# [YOUR GOAL]
All entries need to be written out verbatim, with pictures omitted.
*** Opening GIVEN ENTRIES ***
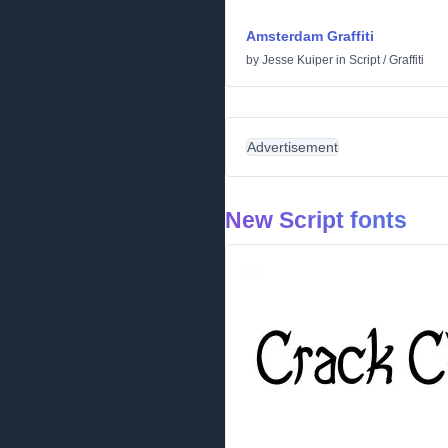
Amsterdam Graffiti
by
Jesse Kuiper
in
Script
/
Graffiti
Advertisement
New Script fonts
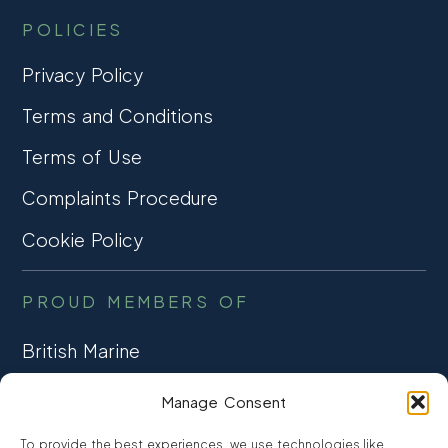
POLICIES
Privacy Policy
Terms and Conditions
Terms of Use
Complaints Procedure
Cookie Policy
PROUD MEMBERS OF
British Marine
TRADE ASSOCIATION
Manage Consent
CCTA
To provide the best experiences, we use technologies like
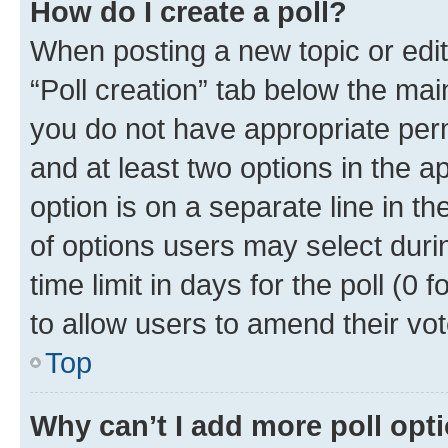
How do I create a poll?
When posting a new topic or editin
“Poll creation” tab below the mai
you do not have appropriate permi
and at least two options in the a
option is on a separate line in t
of options users may select duri
time limit in days for the poll (0 f
to allow users to amend their vot
Top
Why can’t I add more poll opt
*** Closing GIVEN ENTRIES ***
# [SOLUTION TO THIS PROBLEM]
Amsterdam Graffiti
by
Jesse Kuiper
in
Script
/
Graffiti
Advertisement
New Script fonts
POLICIES
Privacy Policy
Terms and Conditions
Terms of Use
Complaints Procedure
Cookie Policy
PROUD MEMBERS OF
British Marine
TRADE ASSOCIATION
Manage Consent
CCTA
To provide the best experiences, we use technologies like
How do I create a poll?
When posting a new topic or editin
“Poll creation” tab below the mai
you do not have appropriate permi
and at least two options in the a
option is on a separate line in t
of options users may select duri
time limit in days for the poll (0 f
to allow users to amend their vot
Top
Why can’t I add more poll opt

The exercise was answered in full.